BarcelonaLa activista libanesa Sarah Abdallah colgó un fotomontaje espeluznante en X en el que se veían ocho periodistas haciendo el signo de la victoria. El texto que acompañaba la imagen era muy claro: "Israel ha matado a todas las personas que aparecen en esta fotografía. Todas. Eran periodistas. Señalados y asesinados de manera intencionada. Por haber informado desde la línea de frente".
El último caso, el de la periodista Amal Khalil, el 22 de abril, fue especialmente cruel. La atacaron mientras trabajaba, junto con el fotógrafo que la acompañaba. Y después también atacaron las ambulancias que los querían rescatar. Según recuentos oficiales, Israel ya ha matado a 21 periodistas locales en el Líbano desde los ataques del 8 de octubre de 2023. Y recordemos que Gaza es el lugar donde han muerto más periodistas desde la Segunda Guerra Mundial. Ni más ni menos que 238.
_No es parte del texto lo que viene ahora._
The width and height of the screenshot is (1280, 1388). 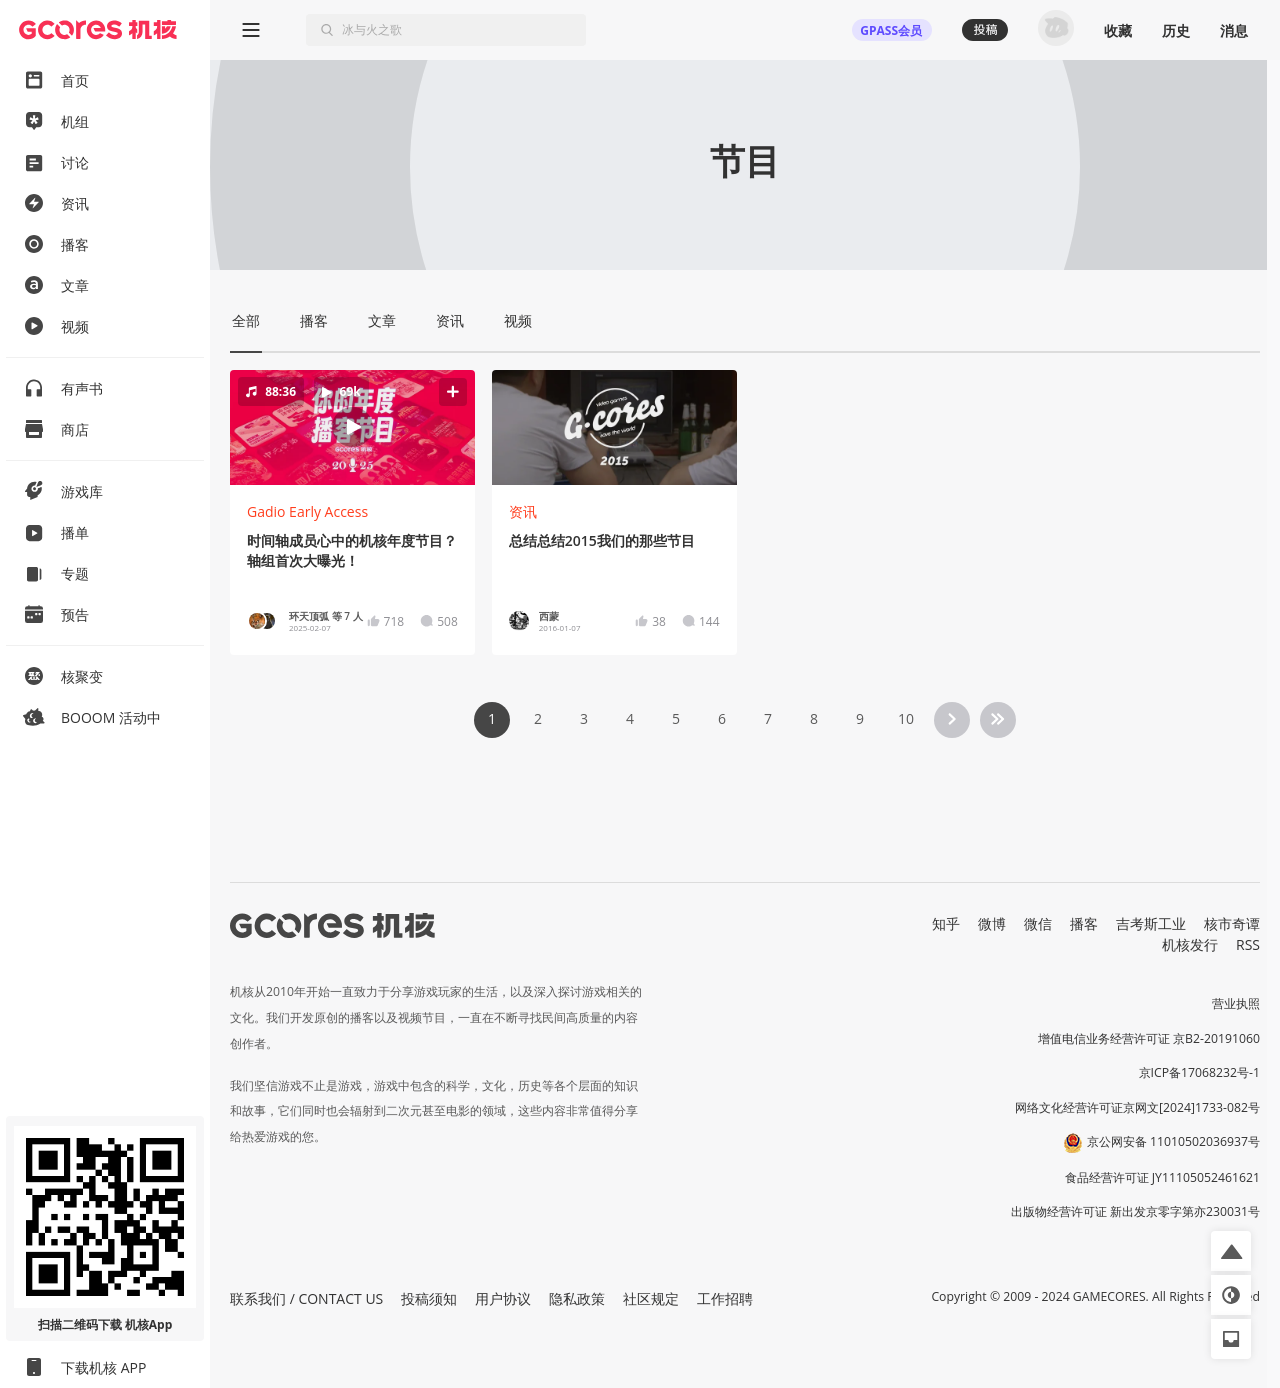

Hay, por lo tanto, muchos motivos para pensar que se trata de una política deliberada de Israel. El periodista de la BBC John Simpson habla de "journacide", es decir, genocidio de periodistas –en castellano lo podríamos traducir como "infocidio". A los ejércitos no les gusta que haya periodistas haciendo su trabajo, y por eso corren peligro en todas partes, pero resulta indignante que la comunidad internacional no tome medidas más contundentes contra un estado que actúa de esta manera y sin esconderse, con la voluntad sistemática de impedir que se sepa lo que está haciendo. ¿Qué más tiene que pasar?
Mirando la foto no puedo dejar de pensar en los compañeros del diario que han ido a zonas de conflicto para informar sobre el terreno. Como Mónica Bernabé en Afganistán, Francesc Millan en Ucrania o Cristina Mas en Palestina. Con su trabajo hacen que el mundo sea un poco mejor. Y esto no todo el mundo lo puede decir.